If you’re reading this, then you’ll recognize most of the names of diabetes community contributors throughout the 200 pages, but I don’t want to spoil the surprise of who is where. Simply put, this book is a wonderful extension of the kind of person and diabetes advocate Kerri is. We’re all made better by the community, as a whole, and the community’s additions to Kerri’s words help make this book a necessary addition to anyone’s library.

As mentioned, I helped contribute to the chapter on relationships. Living with and being engaged to someone with diabetes presents some interesting moments of insight that is a bit rare for outsiders. The way contributing quotes flow with Kerri’s own words is quite magical. I’ll be sure to ask about that process of weaving a narrative with multiple people when I get the opportunity, that’s a task that could easily get out of hand if you let it.

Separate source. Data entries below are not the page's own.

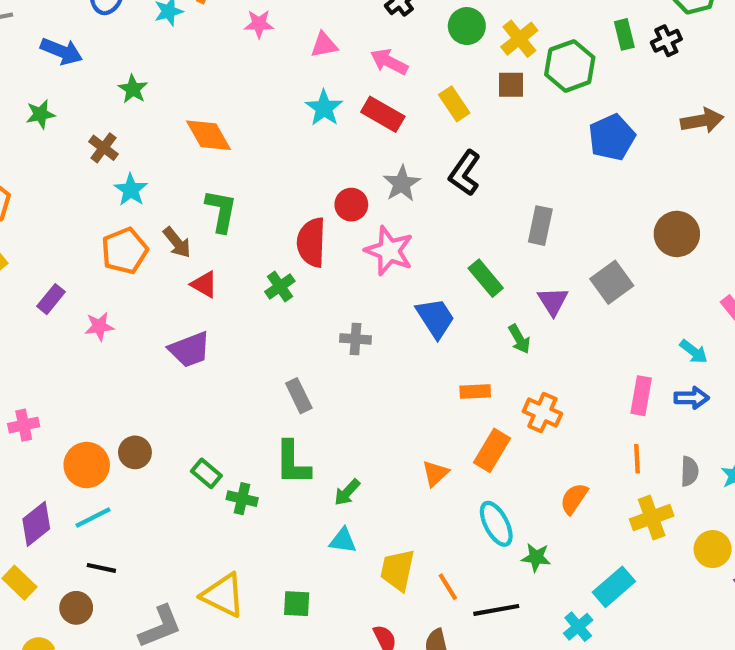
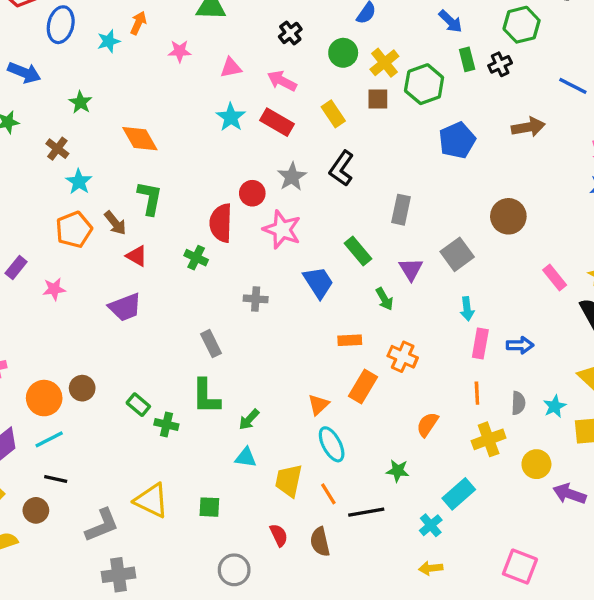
green cross: (280, 286) -> (196, 258), turned -30
cyan arrow: (694, 352) -> (467, 309), moved, turned 45
cyan ellipse: (496, 524) -> (332, 444), moved

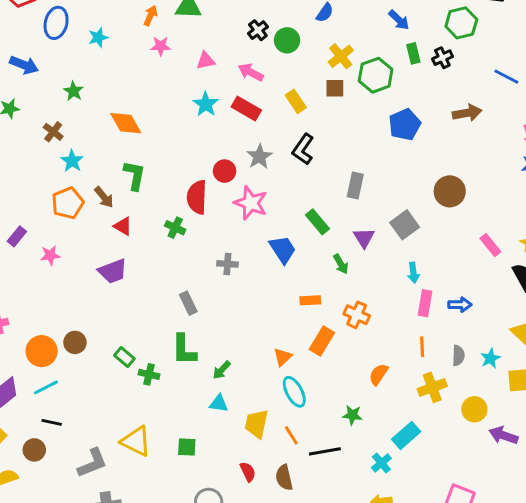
orange arrow: (138, 23) -> (150, 16), moved
green circle: (343, 53) -> (287, 40), moved

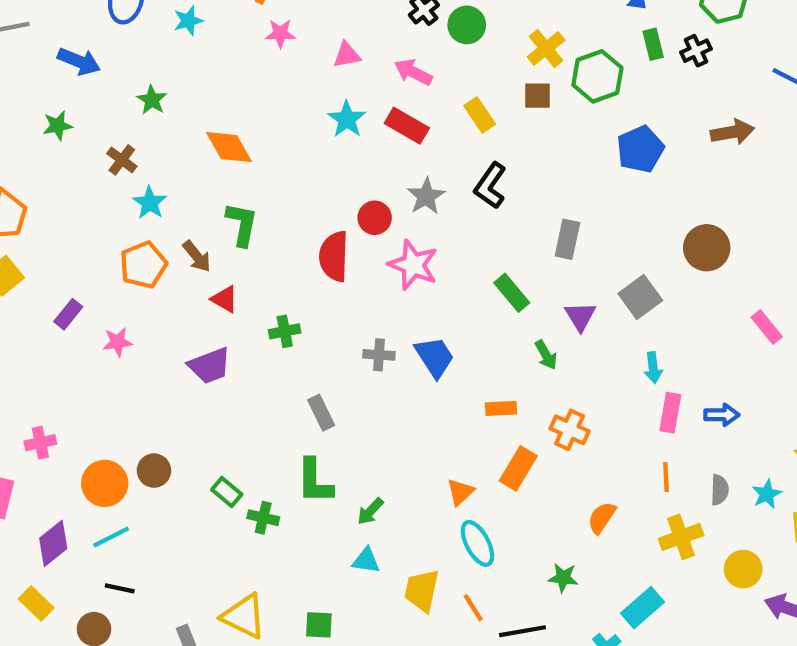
green cross: (175, 228) -> (285, 331), moved, turned -36
blue trapezoid: (283, 249) -> (435, 357), moved

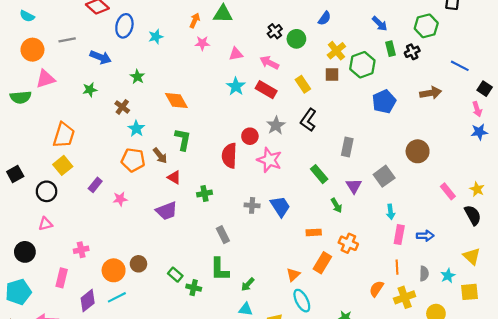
orange pentagon: (143, 265) -> (133, 160), turned 30
orange semicircle: (602, 518) -> (376, 289), moved

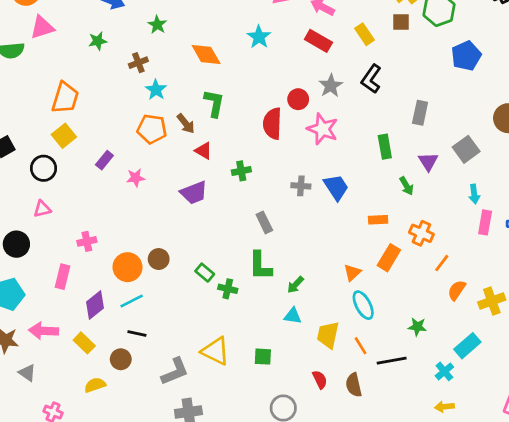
cyan star: (236, 86) -> (259, 37), moved
brown cross: (122, 107) -> (138, 63), turned 32
green rectangle: (319, 174) -> (385, 147), turned 30
orange line: (397, 267) -> (442, 263), moved, turned 40

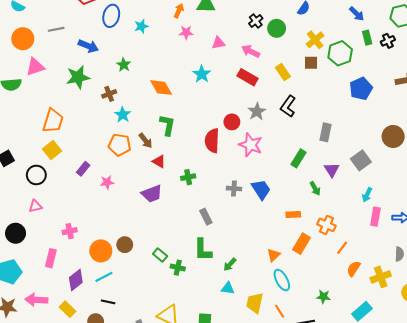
green star: (98, 41) -> (78, 77), size x1.6
green rectangle: (385, 147) -> (298, 158), turned 42
cyan arrow: (474, 194) -> (367, 195), turned 32

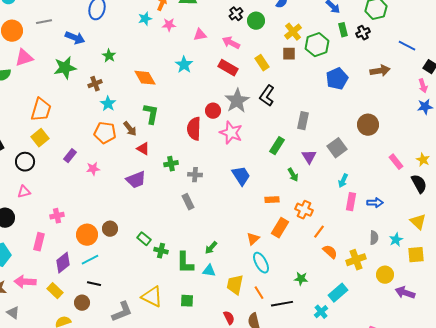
cyan star: (141, 26) -> (145, 19), moved
gray star: (257, 112) -> (237, 101), size x1.4
gray cross: (234, 189) -> (195, 175), moved
green L-shape: (203, 250) -> (185, 263), moved
orange semicircle: (354, 269) -> (330, 252), turned 98

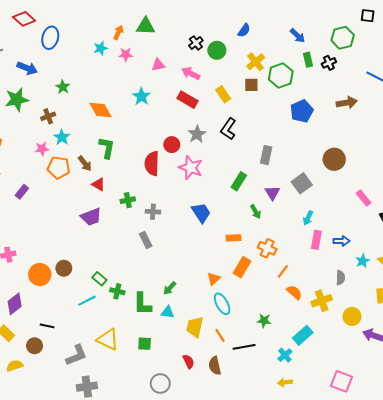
gray star: (237, 101) -> (197, 134), size x0.7
pink star: (93, 169) -> (42, 149), moved
cyan star: (396, 240) -> (362, 261), moved
cyan line: (90, 260) -> (87, 301), moved

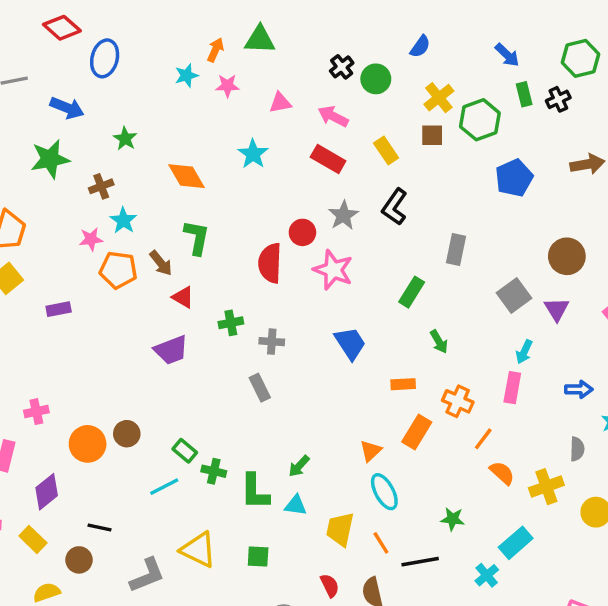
purple rectangle: (22, 192) -> (59, 309), turned 40
purple triangle: (272, 193) -> (557, 309), moved
pink rectangle: (316, 240) -> (512, 388), moved

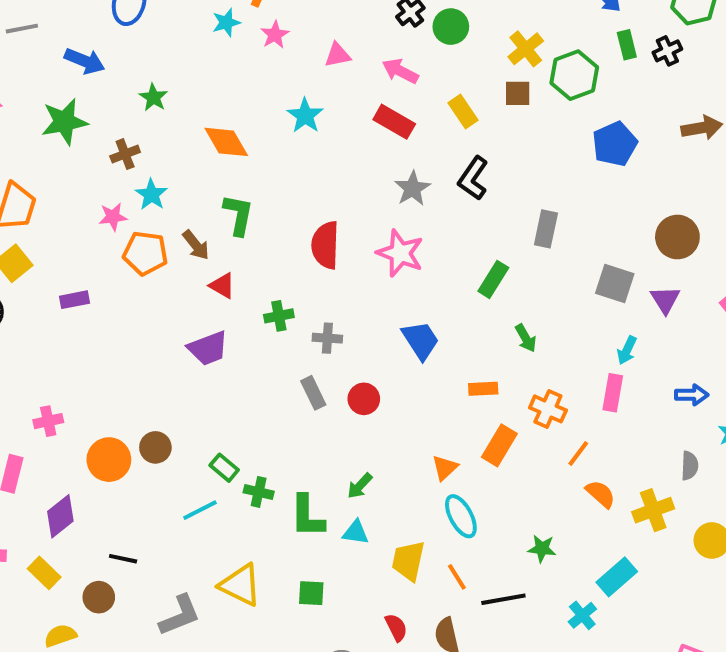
pink star: (227, 86) -> (275, 35), turned -30
red circle: (302, 232) -> (364, 399), moved
gray square: (514, 296) -> (615, 284), turned -36

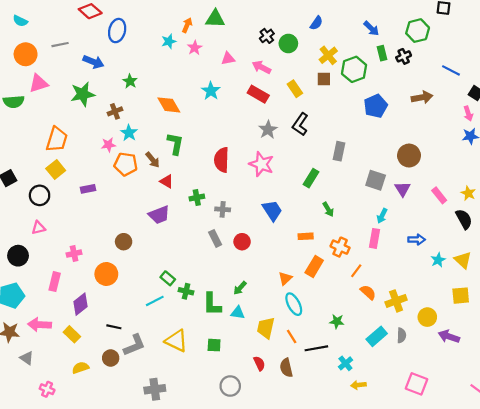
brown circle: (155, 447) -> (124, 242), moved
gray semicircle: (690, 466) -> (401, 335), moved
brown circle: (99, 597) -> (111, 358), moved
gray L-shape: (180, 615) -> (134, 345), moved
cyan cross: (582, 615) -> (345, 363), moved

This book doesn’t set out to provide all the answers. It won’t tell you how to properly count carbs, or what exercises are best, or if an insulin pump is right for you. But it will reassure you that balancing life and diabetes is possible – I guess that makes the title fitting. Kerri doesn’t write as a medical authority on any of this stuff, none of us do. But some times it just takes a reassuring “it’ll be okay” or “you can do this“, to help us along the tricky path that is this silly, incurable disease.

I can’t recommend Balancing Diabetes enough. Trust me, you want to read this thing when it’s out in a month. It’s great.

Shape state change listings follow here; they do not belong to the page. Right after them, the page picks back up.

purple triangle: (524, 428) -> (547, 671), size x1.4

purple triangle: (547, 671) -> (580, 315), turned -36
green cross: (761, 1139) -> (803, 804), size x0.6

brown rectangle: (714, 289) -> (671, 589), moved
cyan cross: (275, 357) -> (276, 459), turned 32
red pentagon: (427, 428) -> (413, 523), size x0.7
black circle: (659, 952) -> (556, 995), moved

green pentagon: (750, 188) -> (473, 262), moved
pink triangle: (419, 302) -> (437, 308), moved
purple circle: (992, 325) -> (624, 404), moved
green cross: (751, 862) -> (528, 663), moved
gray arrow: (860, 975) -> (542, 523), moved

Balancing Diabetes: Conversations About Finding Happiness and Living Well is available for preorder on Amazon.com, gracing bookshelves on March 4, 2014.

Disclosure: I was provided an advanced digital copy of Balancing Diabetes. I also contributed to one of the chapters in the book. All of this could interfere with my thoughts on the book, but it’s plenty great on its own without needing to buy my opinion. Also, Kerri didn’t ask me to write anything about it. She would probably ask that I tone down the “Kerri is awesome” stuff if she did. But I believe in this book, and in Kerri, so here I am.